Re: Structured Programming using Forth



On Apr 6, 4:59 pm, John Passaniti <n...@xxxxxxxxxxxxxxxxx> wrote:
Yes, and that's why I wrote that you seem to be confusing the width of
the A/D with the width that is needed. Yes, the dominate bit-width of
digital audio these days is 24 bits. But that is only the width used by
the A/D and D/A converters. Even the most basic digital audio system
will require more bits in the intermediate calculations used in home
theatre systems.

Absolutely. Errors accumulate in the lower bits of calculations and
so intermediate calculations may need a lot more than 24 bits and
this is only an 18-bit processor, although a 36-bit multiply step
will
be available in the instruction set. Since it takes multiple steps
and isn't a single cycle MAC multiple nodes will be needed to match
the speed of some DSP chips. But nodes are small and cheap and as
long as you end up with a significantly lower cost or power
consumption
for the calculation that needs to be done you have a win. So we
have compared the performance on these things to other solutions.

RF DSP needs to be considerably faster than audio processing but
has lower bit resolution requirements.

Everything I find on the Intellasys web site and elsewhere suggests that
the SEAforth machine is an 18-bit machine. The instruction set summary
that I see described doesn't have a multiply, but does have a multiply
step that is used to synthesize a multiply.

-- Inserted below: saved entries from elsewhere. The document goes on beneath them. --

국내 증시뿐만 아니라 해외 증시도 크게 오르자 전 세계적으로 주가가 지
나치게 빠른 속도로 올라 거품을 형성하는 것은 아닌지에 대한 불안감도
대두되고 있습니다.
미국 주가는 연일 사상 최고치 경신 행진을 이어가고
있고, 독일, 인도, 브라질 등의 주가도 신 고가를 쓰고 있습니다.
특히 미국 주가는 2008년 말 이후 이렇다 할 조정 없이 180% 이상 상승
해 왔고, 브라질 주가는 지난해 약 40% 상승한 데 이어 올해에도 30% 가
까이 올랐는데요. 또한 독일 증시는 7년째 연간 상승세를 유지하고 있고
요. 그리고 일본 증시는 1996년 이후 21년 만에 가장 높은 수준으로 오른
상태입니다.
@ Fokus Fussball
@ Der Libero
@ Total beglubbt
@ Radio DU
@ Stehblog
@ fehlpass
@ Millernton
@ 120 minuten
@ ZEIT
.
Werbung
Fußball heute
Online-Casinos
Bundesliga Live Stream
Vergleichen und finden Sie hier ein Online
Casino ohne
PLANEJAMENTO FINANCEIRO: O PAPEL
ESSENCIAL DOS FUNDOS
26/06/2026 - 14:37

So, when discussing how the
SEAforth chip will fare against DSPs, I can make the following
intelligent guesses:

1. Since the processor is likely an 18-bit machine, we're going to need
multi-precision math in order to do the various calculations used in
modern digital audio systems.

yes

2. Since the processor doesn't have a hardware multiply but does have a
multiply step (called "+*"), it's reasonable to assume that MAC
operations will be synthesized from more primitive operations.

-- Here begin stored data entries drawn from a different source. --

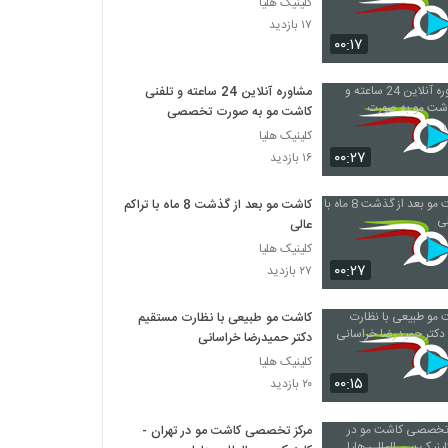
کلینیک هلیا
۱۷ بازدید
۰۰:۱۷
مشاوره آنلاین 24 ساعته و تلفنی
کاشت مو به صورت تخصصی
کلینیک هلیا
۰۰:۲۷
۱۶ بازدید
کاشت مو بعد از گذشت 8 ماه با تراکم
عالی
کلینیک هلیا
۰۰:۲۷
۲۷ بازدید
کاشت مو طبیعی با نظارت مستقیم
دکتر حمیدرضا خراسانی
کلینیک هلیا
۰۰:۱۵
۲۰ بازدید
مرکز تخصصی کاشت مو در تهران -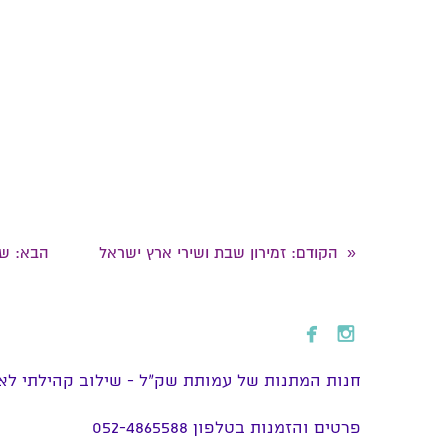
הקודם
: זמירון שבת ושירי ארץ ישראל
הבא
: ש
«


חנות המתנות של עמותת שק״ל - שילוב קהילתי לאנ
פרטים והזמנות בטלפון 052-4865588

Yes, there are many different representations of numbers used and
multiply operations are done by a sequence of steps. More steps are
required than with more complex chips, but the steps are faster.
Still one of these 20K cores may not be as fast at MAC as a DSP
that is ten times bigger, but ten cores might compare favorably.

We have done lots of real comparisons of this type to quantify
these things. Those are some of the bottom line things. You are
correct about the precision issues and performance issues.


.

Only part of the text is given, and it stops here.